How does a male chaffinch change colour in spring?

The male chaffinch has a clever trick for making its plumage seem brighter come spring says Nick Baker

Published: May 26, 2023 at 10:54 am

How does a male chaffinch turn up the colour intensity of its feathers from muted winter tones to bright, vibrant, in-your-face breeding garb? It’s a simple question to which the obvious answer might be to moult, especially given that feathers, like our hair, are dead material that once formed cannot be actively altered.

However, chaffinches are one of the first birds to start their strutting and singing with the first warm days of spring, often as early as February, so they don’t have time to moult. The resources required to reclothe the birds’ bodies in energetically expensive feathers might also be at their lowest at this time of year. So how do they manage the transition from dull pastels to punchy pigments in a matter of months?

How does a male chaffinch change colour?

The secret, it turns out, is in the physical structure of those feathers, which emerged back in late summer. Like most small birds, chaffinches do go through one major moult a year, usually after the breeding season has finished. Think back to those scruffy birds in the garden or the park. That is when they ‘let go’ of their breeding finery. Their job done for the year, the old feathers are replaced with the new.

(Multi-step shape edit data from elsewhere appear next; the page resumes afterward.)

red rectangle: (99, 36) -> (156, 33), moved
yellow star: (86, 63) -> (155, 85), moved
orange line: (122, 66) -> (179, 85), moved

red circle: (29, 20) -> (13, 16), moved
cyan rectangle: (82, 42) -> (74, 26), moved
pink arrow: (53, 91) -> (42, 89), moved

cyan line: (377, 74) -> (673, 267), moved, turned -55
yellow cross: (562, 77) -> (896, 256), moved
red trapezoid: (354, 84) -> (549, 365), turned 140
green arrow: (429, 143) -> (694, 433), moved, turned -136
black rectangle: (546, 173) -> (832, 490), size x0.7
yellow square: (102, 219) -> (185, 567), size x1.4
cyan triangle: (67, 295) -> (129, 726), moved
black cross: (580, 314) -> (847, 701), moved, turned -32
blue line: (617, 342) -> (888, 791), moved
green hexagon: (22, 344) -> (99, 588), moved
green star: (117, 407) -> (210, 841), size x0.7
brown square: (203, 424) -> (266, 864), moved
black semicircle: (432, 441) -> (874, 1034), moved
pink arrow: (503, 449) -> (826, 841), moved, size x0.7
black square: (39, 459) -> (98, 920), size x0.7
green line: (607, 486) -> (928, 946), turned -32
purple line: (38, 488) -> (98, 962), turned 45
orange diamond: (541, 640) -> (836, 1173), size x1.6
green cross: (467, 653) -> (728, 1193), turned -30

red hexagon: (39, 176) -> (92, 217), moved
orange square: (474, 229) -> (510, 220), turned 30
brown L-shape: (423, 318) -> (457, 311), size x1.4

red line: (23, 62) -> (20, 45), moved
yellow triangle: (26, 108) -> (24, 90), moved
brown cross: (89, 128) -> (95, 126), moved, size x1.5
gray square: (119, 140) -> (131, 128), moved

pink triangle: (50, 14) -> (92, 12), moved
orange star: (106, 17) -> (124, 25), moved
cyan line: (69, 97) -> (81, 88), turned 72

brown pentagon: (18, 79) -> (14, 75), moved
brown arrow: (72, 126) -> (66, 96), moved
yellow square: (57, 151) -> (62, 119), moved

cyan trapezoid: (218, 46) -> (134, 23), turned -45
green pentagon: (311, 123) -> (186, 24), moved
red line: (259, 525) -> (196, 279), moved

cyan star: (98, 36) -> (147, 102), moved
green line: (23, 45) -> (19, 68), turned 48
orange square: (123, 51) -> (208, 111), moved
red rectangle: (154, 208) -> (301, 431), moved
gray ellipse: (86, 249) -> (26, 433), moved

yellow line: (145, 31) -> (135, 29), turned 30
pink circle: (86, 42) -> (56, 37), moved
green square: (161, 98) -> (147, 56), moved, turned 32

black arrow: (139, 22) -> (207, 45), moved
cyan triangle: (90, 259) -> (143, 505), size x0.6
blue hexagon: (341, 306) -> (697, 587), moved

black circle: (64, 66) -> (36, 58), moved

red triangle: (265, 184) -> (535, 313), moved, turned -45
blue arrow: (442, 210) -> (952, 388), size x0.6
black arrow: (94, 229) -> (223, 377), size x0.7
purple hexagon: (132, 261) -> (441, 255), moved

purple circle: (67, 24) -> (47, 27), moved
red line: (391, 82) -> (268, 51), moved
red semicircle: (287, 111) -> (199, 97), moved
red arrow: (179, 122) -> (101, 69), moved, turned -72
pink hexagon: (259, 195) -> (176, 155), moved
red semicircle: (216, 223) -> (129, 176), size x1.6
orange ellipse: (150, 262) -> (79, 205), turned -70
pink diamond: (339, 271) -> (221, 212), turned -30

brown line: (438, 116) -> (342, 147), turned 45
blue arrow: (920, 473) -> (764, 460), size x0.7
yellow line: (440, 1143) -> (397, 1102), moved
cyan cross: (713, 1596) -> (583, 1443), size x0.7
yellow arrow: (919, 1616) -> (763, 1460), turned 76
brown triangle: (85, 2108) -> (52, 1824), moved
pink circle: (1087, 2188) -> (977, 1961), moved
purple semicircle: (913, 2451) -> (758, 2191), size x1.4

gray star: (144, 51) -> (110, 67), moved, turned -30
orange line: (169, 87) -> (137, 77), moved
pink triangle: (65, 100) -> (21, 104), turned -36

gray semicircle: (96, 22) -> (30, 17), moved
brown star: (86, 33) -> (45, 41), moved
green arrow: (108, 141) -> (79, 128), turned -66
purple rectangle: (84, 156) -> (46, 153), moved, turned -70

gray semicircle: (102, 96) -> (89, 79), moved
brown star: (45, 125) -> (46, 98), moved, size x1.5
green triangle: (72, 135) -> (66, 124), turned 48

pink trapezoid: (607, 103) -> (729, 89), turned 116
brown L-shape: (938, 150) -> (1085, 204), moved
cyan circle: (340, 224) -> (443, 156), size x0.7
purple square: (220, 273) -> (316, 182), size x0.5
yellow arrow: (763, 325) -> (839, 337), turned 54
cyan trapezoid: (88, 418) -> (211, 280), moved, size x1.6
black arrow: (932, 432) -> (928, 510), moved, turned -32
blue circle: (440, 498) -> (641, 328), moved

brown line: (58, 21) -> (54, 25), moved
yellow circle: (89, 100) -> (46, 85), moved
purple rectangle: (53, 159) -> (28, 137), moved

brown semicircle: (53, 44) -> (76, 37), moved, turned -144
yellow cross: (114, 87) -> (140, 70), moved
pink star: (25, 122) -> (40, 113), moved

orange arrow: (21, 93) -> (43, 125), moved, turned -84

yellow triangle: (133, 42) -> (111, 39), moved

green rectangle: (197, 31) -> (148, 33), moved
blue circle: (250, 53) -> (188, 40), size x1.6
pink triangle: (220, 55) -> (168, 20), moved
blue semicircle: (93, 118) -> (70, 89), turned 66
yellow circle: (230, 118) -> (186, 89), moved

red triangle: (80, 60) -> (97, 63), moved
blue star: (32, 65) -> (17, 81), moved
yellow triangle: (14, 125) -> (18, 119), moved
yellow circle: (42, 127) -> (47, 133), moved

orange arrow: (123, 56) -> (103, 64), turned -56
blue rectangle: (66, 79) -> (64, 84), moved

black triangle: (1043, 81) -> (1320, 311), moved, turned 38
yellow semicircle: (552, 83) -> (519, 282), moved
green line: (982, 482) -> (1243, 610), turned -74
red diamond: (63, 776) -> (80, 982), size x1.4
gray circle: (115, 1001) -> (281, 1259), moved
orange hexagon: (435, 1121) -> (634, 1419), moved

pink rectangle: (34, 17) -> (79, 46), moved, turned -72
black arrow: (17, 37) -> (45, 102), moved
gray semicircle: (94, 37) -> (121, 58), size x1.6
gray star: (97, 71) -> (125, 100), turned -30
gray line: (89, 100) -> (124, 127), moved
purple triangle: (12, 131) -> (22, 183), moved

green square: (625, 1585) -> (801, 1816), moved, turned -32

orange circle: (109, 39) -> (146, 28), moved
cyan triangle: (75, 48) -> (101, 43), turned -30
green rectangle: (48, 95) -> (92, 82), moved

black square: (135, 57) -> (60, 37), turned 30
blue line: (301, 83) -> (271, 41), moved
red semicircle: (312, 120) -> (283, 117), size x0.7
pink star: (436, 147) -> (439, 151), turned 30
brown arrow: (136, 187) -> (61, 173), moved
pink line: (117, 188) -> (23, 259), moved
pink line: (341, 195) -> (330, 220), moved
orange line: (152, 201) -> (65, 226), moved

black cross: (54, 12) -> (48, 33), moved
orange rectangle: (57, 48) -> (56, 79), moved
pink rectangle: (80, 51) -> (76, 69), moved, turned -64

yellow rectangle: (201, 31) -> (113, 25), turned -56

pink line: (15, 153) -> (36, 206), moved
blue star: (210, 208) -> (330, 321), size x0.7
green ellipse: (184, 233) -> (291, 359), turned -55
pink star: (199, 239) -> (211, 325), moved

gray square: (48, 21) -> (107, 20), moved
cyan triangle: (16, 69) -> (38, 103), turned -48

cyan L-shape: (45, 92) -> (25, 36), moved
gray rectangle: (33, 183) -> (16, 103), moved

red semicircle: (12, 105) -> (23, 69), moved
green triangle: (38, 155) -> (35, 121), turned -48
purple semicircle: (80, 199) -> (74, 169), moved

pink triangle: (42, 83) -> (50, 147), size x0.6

Feathers are made up of folded b-keratin, which is a type of protein. As a feather is being built, it is contained within a protective sheath. In this elongated ‘bag’ the feather structure is laid down and pigments and form added. As new cells are created at the bottom of the feather near the follicle, the entire process is pushed upwards and away from the bird’s skin.

Just before completion, all the living cellular machinery is taken away and reabsorbed by the body, and the protective sheath then crumbles away, revealing the fully formed feather dead and fixed (it’s the reason you don’t see birds with half-grown feathers). The whole operation is complicated and expensive. In fact, feathers are regarded as one of the most complex and evolved structures in the animal world.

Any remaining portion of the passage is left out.